Subarctic Pacific Program

Working Group Members: Jack Barth, Hal Batchelder, Ted Cooney, Dan Costa, Ken Denman, Bruce Frost, Steve Hare, Jack Helle, Art Kendall, William Pearcy, Bill Peterson, Tom Royer, Ted Strub, and Warren Wooster

Program Rationale

Early in the meeting, it was decided that the two working groups on the Oceanic Subarctic and the Coastal Gulf of Alaska should meet as a joint working group. It was felt that the division of the Pacific into a coastal and oceanic realm was artificial, and that one of the questions that U.S. GLOBEC might want to address is the exchange of water and organisms between the two environments. Consequently, below we describe a program of research for U.S. GLOBEC that considers both the oceanic and coastal regions.
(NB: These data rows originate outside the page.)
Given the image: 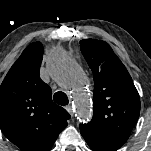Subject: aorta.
I'll return each instance as SVG.
<instances>
[{
    "label": "aorta",
    "instance_id": "1",
    "mask_svg": "<svg viewBox=\"0 0 151 151\" xmlns=\"http://www.w3.org/2000/svg\"><path fill=\"white\" fill-rule=\"evenodd\" d=\"M78 66L69 60L62 49H56L52 55L50 64V72L53 76L64 80H72L74 74L78 71ZM73 98L76 105V114L81 122H85L90 118V104L87 93L81 86L77 85L73 90Z\"/></svg>",
    "mask_w": 151,
    "mask_h": 151
}]
</instances>
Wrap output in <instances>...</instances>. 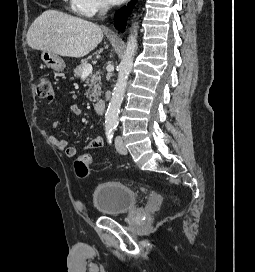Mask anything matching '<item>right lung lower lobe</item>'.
<instances>
[{
	"instance_id": "right-lung-lower-lobe-1",
	"label": "right lung lower lobe",
	"mask_w": 255,
	"mask_h": 272,
	"mask_svg": "<svg viewBox=\"0 0 255 272\" xmlns=\"http://www.w3.org/2000/svg\"><path fill=\"white\" fill-rule=\"evenodd\" d=\"M135 2L136 0H132V2L128 4V8L124 6L119 11L116 12L114 17V25L119 31L121 32L124 31L127 17L129 16L131 10L133 9Z\"/></svg>"
}]
</instances>
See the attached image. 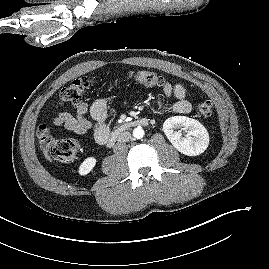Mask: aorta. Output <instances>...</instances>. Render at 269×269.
I'll return each mask as SVG.
<instances>
[{
    "label": "aorta",
    "mask_w": 269,
    "mask_h": 269,
    "mask_svg": "<svg viewBox=\"0 0 269 269\" xmlns=\"http://www.w3.org/2000/svg\"><path fill=\"white\" fill-rule=\"evenodd\" d=\"M133 136L136 139H141L144 136V130L141 127H137L133 130Z\"/></svg>",
    "instance_id": "obj_1"
}]
</instances>
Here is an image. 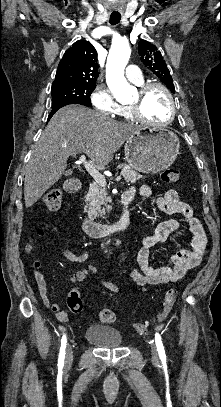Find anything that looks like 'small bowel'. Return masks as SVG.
Instances as JSON below:
<instances>
[{"instance_id": "small-bowel-1", "label": "small bowel", "mask_w": 221, "mask_h": 407, "mask_svg": "<svg viewBox=\"0 0 221 407\" xmlns=\"http://www.w3.org/2000/svg\"><path fill=\"white\" fill-rule=\"evenodd\" d=\"M152 191L149 186L130 187L125 190L122 196H128L130 202L136 195L143 199L151 196ZM157 208L175 217L160 223L154 232L147 235L143 240V245L137 253L138 268L129 269L125 272L126 277L131 279L136 285L131 289L135 292H147L150 286L175 283L182 279L189 270L196 267L206 254L207 237L200 221L194 216L192 207L179 199L175 190H166L156 199ZM180 222L187 225L192 234L191 250H180L171 257V265L151 266L148 262L152 249L166 243L174 232L179 228ZM56 231V228H53ZM34 247V241H30L25 252L28 254ZM62 255L71 261L82 262L86 254L75 255L69 249H63ZM97 269L89 266L83 270L73 272L71 278L74 281L82 282L89 275L96 274ZM34 279L43 304L48 307L61 322L68 320L67 314L61 310L59 303H52L48 295L47 282L40 270L38 262L34 265ZM101 285L118 294L119 287L110 281L100 280ZM72 299V292H68L65 301L68 303Z\"/></svg>"}]
</instances>
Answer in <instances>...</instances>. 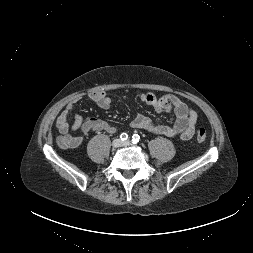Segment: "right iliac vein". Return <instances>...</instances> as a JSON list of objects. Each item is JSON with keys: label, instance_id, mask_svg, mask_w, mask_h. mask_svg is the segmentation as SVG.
<instances>
[{"label": "right iliac vein", "instance_id": "right-iliac-vein-1", "mask_svg": "<svg viewBox=\"0 0 253 253\" xmlns=\"http://www.w3.org/2000/svg\"><path fill=\"white\" fill-rule=\"evenodd\" d=\"M121 145H122V142H121L120 139H115V140H113V142H112V147H113V148H118V147H120Z\"/></svg>", "mask_w": 253, "mask_h": 253}]
</instances>
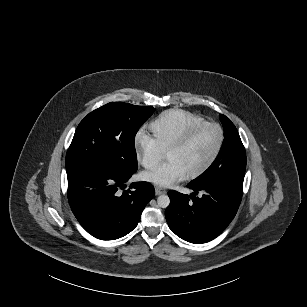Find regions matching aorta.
<instances>
[{
  "label": "aorta",
  "instance_id": "obj_1",
  "mask_svg": "<svg viewBox=\"0 0 307 307\" xmlns=\"http://www.w3.org/2000/svg\"><path fill=\"white\" fill-rule=\"evenodd\" d=\"M157 203L160 207L166 208L170 204V198L167 195H160L157 199Z\"/></svg>",
  "mask_w": 307,
  "mask_h": 307
}]
</instances>
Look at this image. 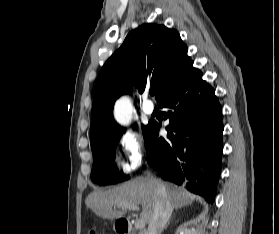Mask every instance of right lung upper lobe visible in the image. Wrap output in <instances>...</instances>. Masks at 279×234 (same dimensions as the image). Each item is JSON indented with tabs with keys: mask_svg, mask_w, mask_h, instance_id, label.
<instances>
[{
	"mask_svg": "<svg viewBox=\"0 0 279 234\" xmlns=\"http://www.w3.org/2000/svg\"><path fill=\"white\" fill-rule=\"evenodd\" d=\"M187 51L179 33L164 25L143 24L131 31L97 78L91 113V145L120 129L113 118V106L120 95L131 93L132 84L140 93L154 86L159 102L192 66Z\"/></svg>",
	"mask_w": 279,
	"mask_h": 234,
	"instance_id": "right-lung-upper-lobe-1",
	"label": "right lung upper lobe"
}]
</instances>
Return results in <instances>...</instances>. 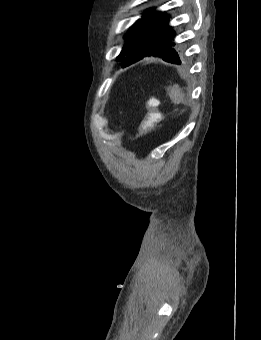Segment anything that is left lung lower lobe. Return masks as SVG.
Here are the masks:
<instances>
[{
    "mask_svg": "<svg viewBox=\"0 0 261 340\" xmlns=\"http://www.w3.org/2000/svg\"><path fill=\"white\" fill-rule=\"evenodd\" d=\"M161 15H163L168 20L167 14L161 12ZM145 56L161 57L164 61H167V62H170V63H174V64H181V55L175 53L171 49H165V50H163L161 52H153V53L144 55L141 58H138V59H136L134 61H131L130 63L123 64L122 67L129 66V65L133 64L134 62L141 60Z\"/></svg>",
    "mask_w": 261,
    "mask_h": 340,
    "instance_id": "0a47b994",
    "label": "left lung lower lobe"
}]
</instances>
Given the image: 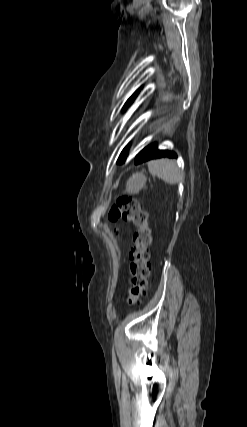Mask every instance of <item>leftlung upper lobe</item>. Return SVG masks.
Instances as JSON below:
<instances>
[{"label": "left lung upper lobe", "mask_w": 247, "mask_h": 427, "mask_svg": "<svg viewBox=\"0 0 247 427\" xmlns=\"http://www.w3.org/2000/svg\"><path fill=\"white\" fill-rule=\"evenodd\" d=\"M136 95H137V92L136 93H134L129 99H128V101L125 103V105H124V107H123V110H125L130 104H132V102H133V100H134V98L136 97ZM128 149H129V145H127L124 149H123V151L121 152V154H120V156H119V159H118V163H123L124 161H125V159H126V156H127V154H128Z\"/></svg>", "instance_id": "left-lung-upper-lobe-1"}]
</instances>
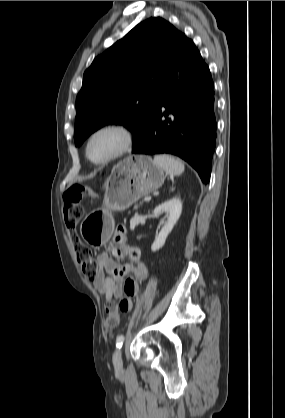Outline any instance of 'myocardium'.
Returning <instances> with one entry per match:
<instances>
[{
  "mask_svg": "<svg viewBox=\"0 0 285 418\" xmlns=\"http://www.w3.org/2000/svg\"><path fill=\"white\" fill-rule=\"evenodd\" d=\"M109 131L115 132V133L120 135V137H121L120 145L118 146V148L113 153L108 155L106 158H104L102 160H99V161L93 160L91 158L90 154H89V146H90L92 140L97 135H99L103 132H109ZM133 143H134L133 133L127 126H125L121 123L103 124V125L95 128L93 131H91V133L87 136L86 141H85V145H84L85 157L92 164L104 165V164H107V163H109V162L127 154L132 149Z\"/></svg>",
  "mask_w": 285,
  "mask_h": 418,
  "instance_id": "obj_1",
  "label": "myocardium"
}]
</instances>
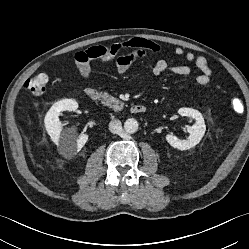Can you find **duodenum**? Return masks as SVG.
<instances>
[{
  "label": "duodenum",
  "mask_w": 249,
  "mask_h": 249,
  "mask_svg": "<svg viewBox=\"0 0 249 249\" xmlns=\"http://www.w3.org/2000/svg\"><path fill=\"white\" fill-rule=\"evenodd\" d=\"M85 95L92 101H98L101 99V92L93 87H88L84 91ZM147 107L143 103L133 104L131 107V112L134 114H142L146 111Z\"/></svg>",
  "instance_id": "duodenum-1"
}]
</instances>
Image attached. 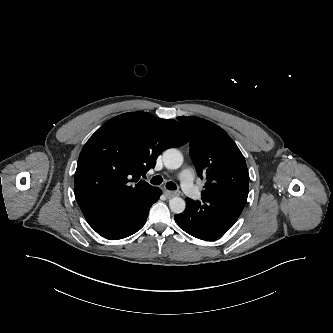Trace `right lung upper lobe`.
<instances>
[{"instance_id":"obj_1","label":"right lung upper lobe","mask_w":333,"mask_h":333,"mask_svg":"<svg viewBox=\"0 0 333 333\" xmlns=\"http://www.w3.org/2000/svg\"><path fill=\"white\" fill-rule=\"evenodd\" d=\"M187 142L188 133L178 122L148 112L110 119L79 155L74 192L80 209L126 206L143 200L156 187L140 177L155 165L162 151Z\"/></svg>"}]
</instances>
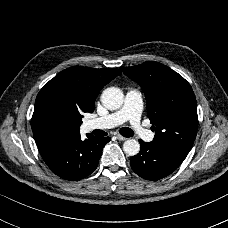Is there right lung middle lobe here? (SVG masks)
I'll return each instance as SVG.
<instances>
[{"instance_id": "dd1d6c3e", "label": "right lung middle lobe", "mask_w": 228, "mask_h": 228, "mask_svg": "<svg viewBox=\"0 0 228 228\" xmlns=\"http://www.w3.org/2000/svg\"><path fill=\"white\" fill-rule=\"evenodd\" d=\"M82 114L60 90L41 89L31 120L34 137L57 139L79 130Z\"/></svg>"}]
</instances>
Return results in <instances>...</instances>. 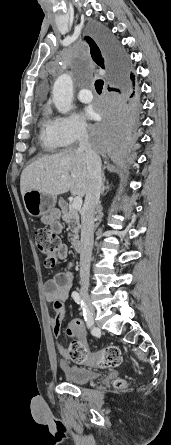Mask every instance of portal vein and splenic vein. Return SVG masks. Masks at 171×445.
Here are the masks:
<instances>
[{
  "label": "portal vein and splenic vein",
  "mask_w": 171,
  "mask_h": 445,
  "mask_svg": "<svg viewBox=\"0 0 171 445\" xmlns=\"http://www.w3.org/2000/svg\"><path fill=\"white\" fill-rule=\"evenodd\" d=\"M63 177H64V176H62V178H63ZM81 206H82V198H81L80 196H76V197L74 198L73 202H72L71 207H72L74 210H77V209L81 208Z\"/></svg>",
  "instance_id": "1"
}]
</instances>
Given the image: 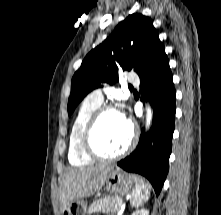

Based on several of the presentations made at the workshop, and the early discussions of this working group, we formulated two hypotheses on which a subarctic Pacific U.S. GLOBEC effort could be based. They are as follows:

Hypothesis 1 (H1): Ocean survival of Pacific salmon is determined primarily by survival of juvenile salmon in coastal regions, and is affected by interannual and interdecadal changes in Gulf of Alaska physical forcing.

Hypothesis 2 (H2): Variation in size-at-age of returning salmon is determined largely by interdecadal and interannual variation in physical conditions and productivity of the oceanic realm of the subarctic Pacific, and may show density dependence.

These two hypotheses imply a first-order independence of mortality and growth processes. H1 implies that the survival of salmon populations is principally determined by coastal conditions, early in the juvenile phase. H2 suggests that final size (weight) of those individuals which survive the early juvenile phase in coastal waters is reflective of growth occurring during their final and/or penultimate year, when they are feeding in the oceanic realm of the subarctic Pacific. Density dependence of growth rate may occur if early juvenile mortality is low, a large number of salmon survive to exploit a common resource in the oceanic realm, and competition for that resource occurs. In this way, growth rates in the later phase are coupled to mortality rates in the early phase.

The working group realized that detailed, process-intensive studies of both the oceanic and coastal realms of the subarctic Pacific would not be feasible with the resources likely to be available for a U.S. GLOBEC study. Process-oriented research and surveys in a focused coastal study were designed to address H1. These are more feasible, with limited resources, than the larger-scale process studies in the deep ocean that would be needed to address H2. However, in order to connect a coastal Gulf of Alaska ecosystem study to climate forcing, we recommend that some specific limited biological and physical observations be obtained at the basin (gyre) scale. Figure 3 provides a diagram (cartoon) of the types of observations needed to make that connection; specifics of this diagram are described in the later sections on monitoring, modeling and process studies.